インターネットと「オープンな世界」
2008年の推計で日本のブロードバンド世帯普及率は約6割に達し、これを背景にコンテンツ配信事業が拡大を見せ、過去5年間で約8倍にまで成長しているという。これまでインターネットのビジネスと言えば広告市場ばかりが取り上げられてきたが、ここにおいてコンテンツを持つ事業者が参入する環境ができてきたと言える。
なぜこの速さで市場の成長が進んでいるのか、井上氏は「その答えは"オープン"に帰結するのではないか」と言う。かつてパソコン通信の時代にはそれぞれの会社が専用サービスを会員向けに提供し、閉鎖されたマーケットの中でサービスの差別化を図る状態だった。一方でインターネットはどこの接続事業者と契約してもインターネット上の全てを使えることが普及の大きな要因であり、これによりマーケットも拡大していったと考えられる。
このことを例に、井上氏は似たような構図が携帯電話市場にもあてはまるとした。携帯電話のインターネット接続サービス契約率は2007年に87.2%に達しており、3G機種の普及も2006年の52.6%から2007年は72.3%へと急速に普及が進んでいる。このように利用環境が整う中で、これまでの携帯向けインターネットは各キャリアの"公式サイト"の名のもと十分にオープンとはいえない状態だった。だが、昨年各キャリアポータルに検索窓が出そろい、オープンな世界に近付いたことにより、井上氏は「ユーザーも増え、大きな市場ができてくるのではないかと期待している」という。

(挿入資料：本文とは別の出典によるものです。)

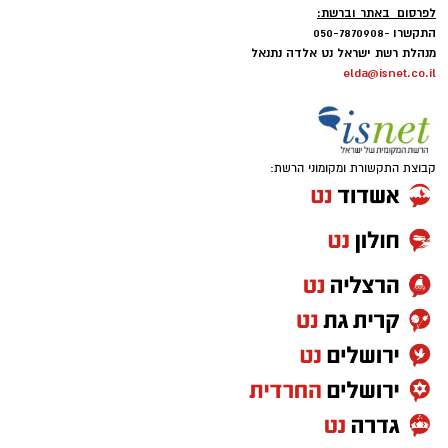
לפרסום באתר וברשת:
התקשרו -050-7870908
מנהלת רשת ישראל נט אלדה נתנאל
elda@isnet.co.il
קבוצת התקשורת ומקומוני הרשת:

これに対してテレビのインターネット対応は「まだ始まったばかり」。しかし、昨年のCEATECからこれまでに国内主要メーカー全てがインターネット対応機種を発売した。テレビをネットに繋ぐ考えそのものがまだ浸透してないことから、実際の普及に至るにはまだ障害があるとしながらも、井上氏は「2008年は日本のテレビインターネット元年と言えるのではないか」と期待しているという。また、テレビ向けのインターネットでも同様に「オープン」な状況を作っていくことが重要であると述べた。
インターネットはこのように大きな情報の塊として拡大していくが、一方で「インタフェースは徹底的に変わっていくべき」だという。PCならキーボードやマウスを使った検索・メールやゲーム、携帯なら着メロやGPS機能を活かした検索が利用されるように、テレビなら大きな画面やリモコンのボタン操作など、それぞれの特性に合わせたサービスをつくっていくことが求められる。